Торговля вообще была в СССР занятием почти презираемым. Для людей, которые больше ни на что не способны и которых мы лишь терпели как необходимое зло, со всеми их выкрутасами, вроде хамства, обвешивания и обсчитывания. Даже какого-нибудь завбазой считали важной персоной только все те же мещане, которых мы брезгливо называли «вещичниками», да профессиональные парторги и комсорги вроде Лидиного Власа, для которых партия была всего лишь только кормушкой. В продавщицы шли, как правило, неисправимые троечницы. У меня была только одна неплохо учившаяся одноклассница, которая пошла работать в ту сферу – и она почти сразу стала чуть ли не директором рынка.

Все понимали посредническую, вспомогательную функцию торговли по сравнению с ролью производителя – и советское государство совершенно справедливо просто никогда бы не позволило торгашам, как мы их называли, делать такие накрутки на цены, которыми они нас грабят сегодня. Именно поэтому они и решили его уничтожить.

Союз торгашей с партийными функционерами, которым не терпелось прибрать к своим рукам то, что им не принадлежало, и погубил нашу страну. Все мы видели, что этот союз складывается, и что это ни к чему хорошему в перспективе не приведет. Я иногда задавала себе вопрос, а что будет, когда количественные изменения в нашем обществе начнут перерастать в качественные. Но никто и представить себе не мог, что все это произойдет настолько в историческом масштабе быстро. Буквально на наших глазах – и без малейшей серьезной попытки кого-нибудь этому противостоять….

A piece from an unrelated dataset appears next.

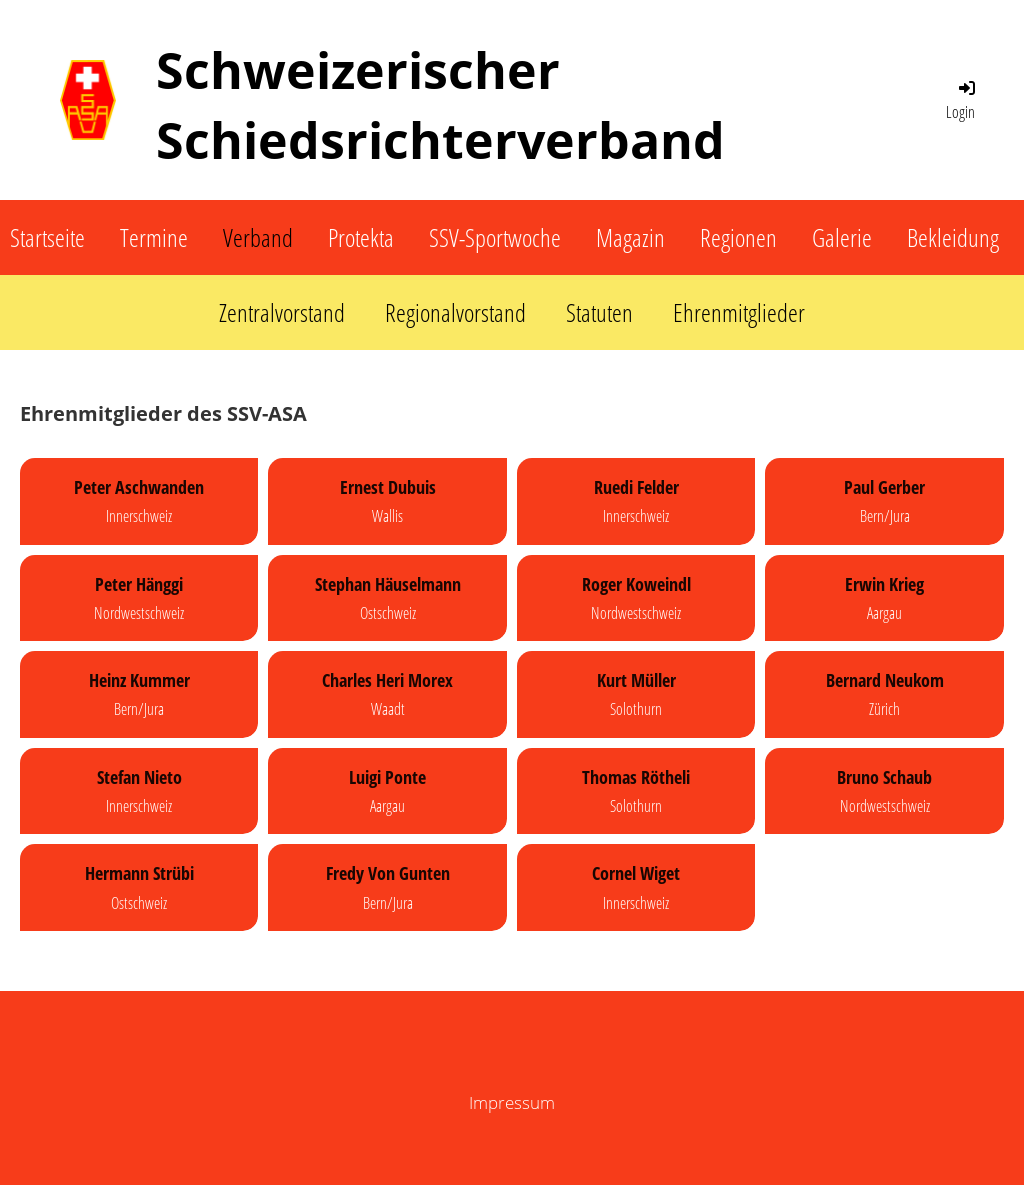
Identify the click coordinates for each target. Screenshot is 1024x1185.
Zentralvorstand (282, 312)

И поэтому мне вовсе не хотелось видеть корейский базар. Я боялась, что он напомнит мне все это. Для меня базар был и остается необходимым злом, которое надо держать под контролем. И с которым надо ухо держать востро.

Чжон Ок попросила нас там не фотографировать. Это было единственное место в Корее, где она нас об этом попросила. К слову говоря, когда я увидела-таки этот базар, я не сразу поняла, почему.